Though no algorithm performed perfectly, the researchers noted that some seem to perform better than others. For this analysis, they examined the aforementioned 14,819 ClinVar variant that are assigned at least one star and a second batch of 2,966 ClinVar variants with at least a two-star rating. Their results, which are described in more detail in the paper, suggest that some of the newer algorithms which incorporate multiple different predictions to make their final assessment perform better than older algorithms that rely on individual predictions, Plon said.

"But our analysis of the literature, and my personal experience reading lab reports, suggested that many laboratories still use the older algorithms," she said. "So one of our other recommendations was for laboratories to look at their clinical pipelines and to consider whether updating the algorithms that they are using or using different combinations might be more effective." It's also important for labs not to overuse the predictions of these algorithms unless they've done some additional work to show that the algorithm works particularly well with that gene in question, Plon added.

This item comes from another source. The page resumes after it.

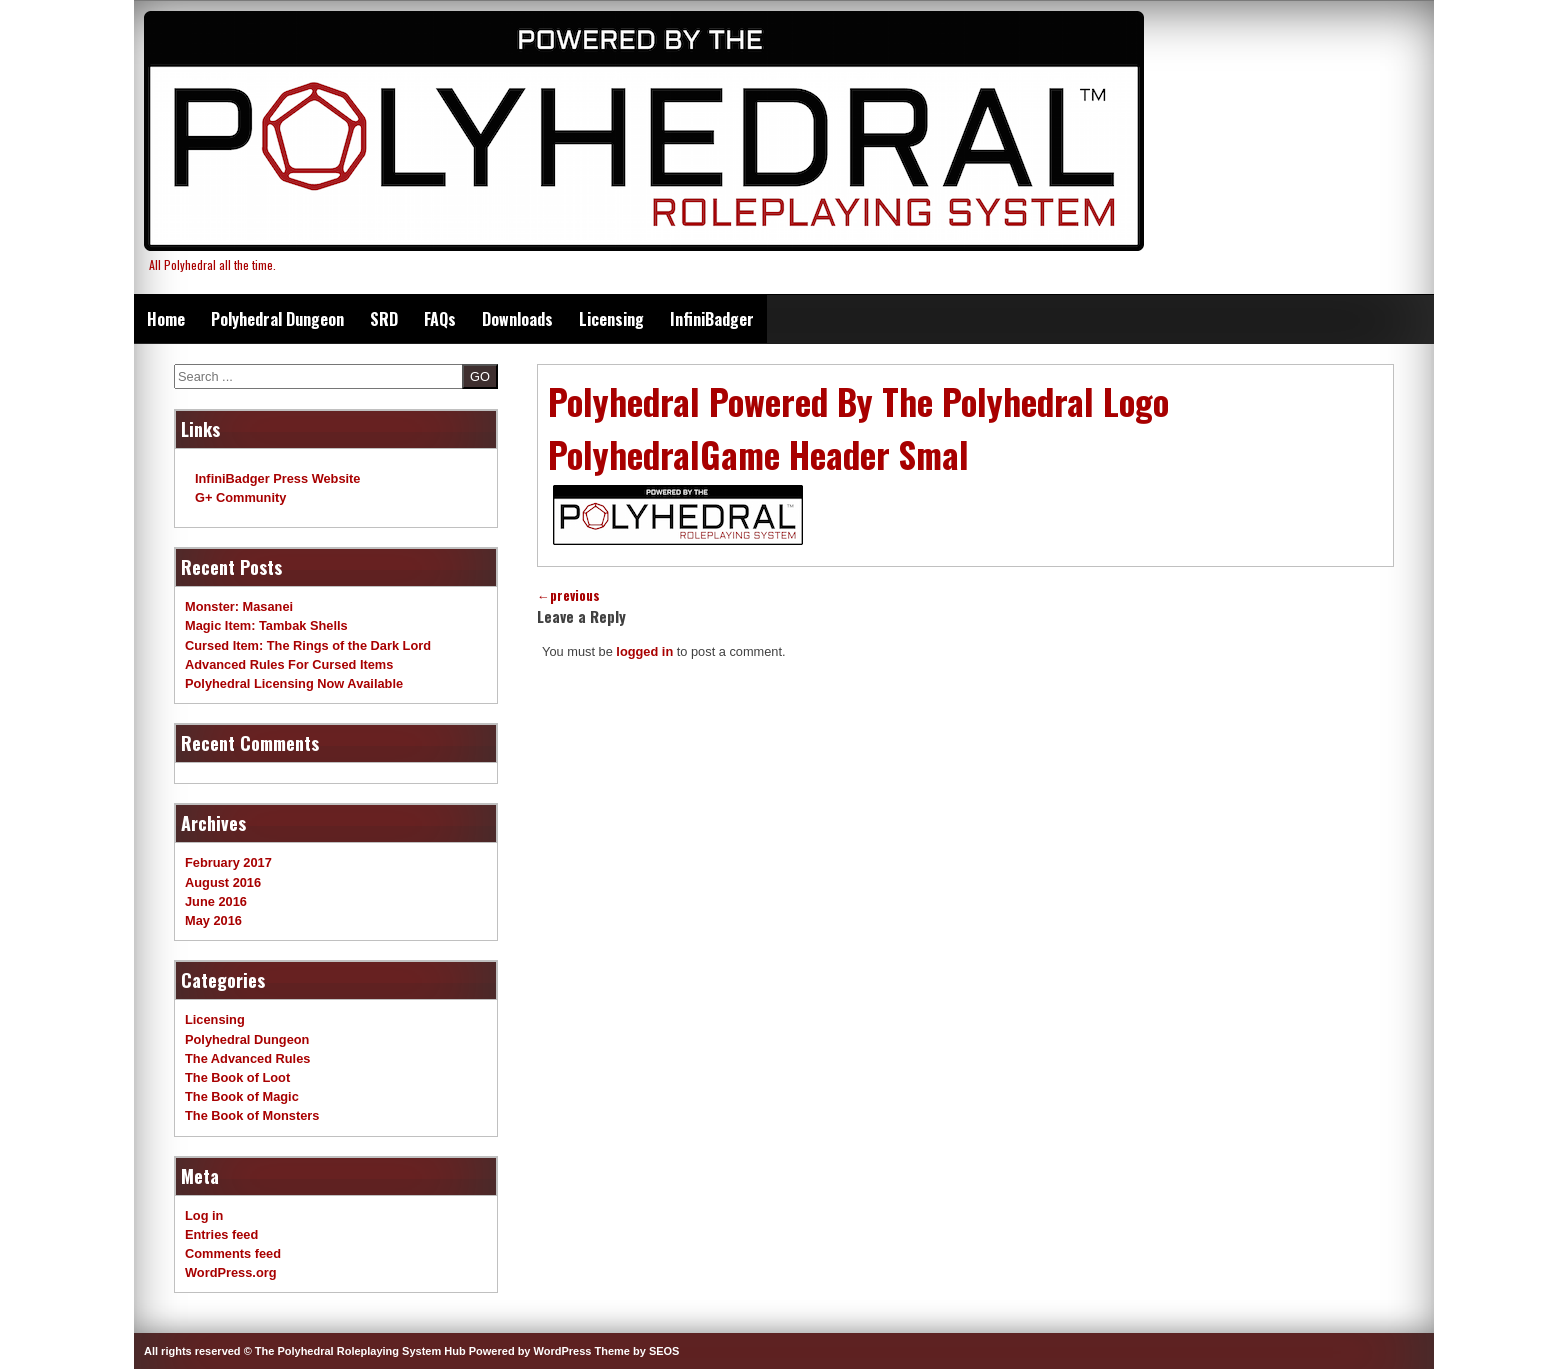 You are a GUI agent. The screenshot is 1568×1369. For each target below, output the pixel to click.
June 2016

The authors further encourage clinicians reviewing diagnostic reports that include results from algorithms to be aware of their variable performance as well as the problem of false concordance. This is an important issue for clinicians who may not understand the limitations of these algorithms when they receive patient reports that include computational characterizations of variants.

"I think the paper makes an important point that there are high-performing algorithms but there is a chance for error in particular in calling a variant pathogenic that is actually benign," Plon said. "When clinicians talk about reports, they sometimes weigh those predictions in their minds quite heavily. I certainly will incorporate that more into my teaching and my own evaluation of patient reports."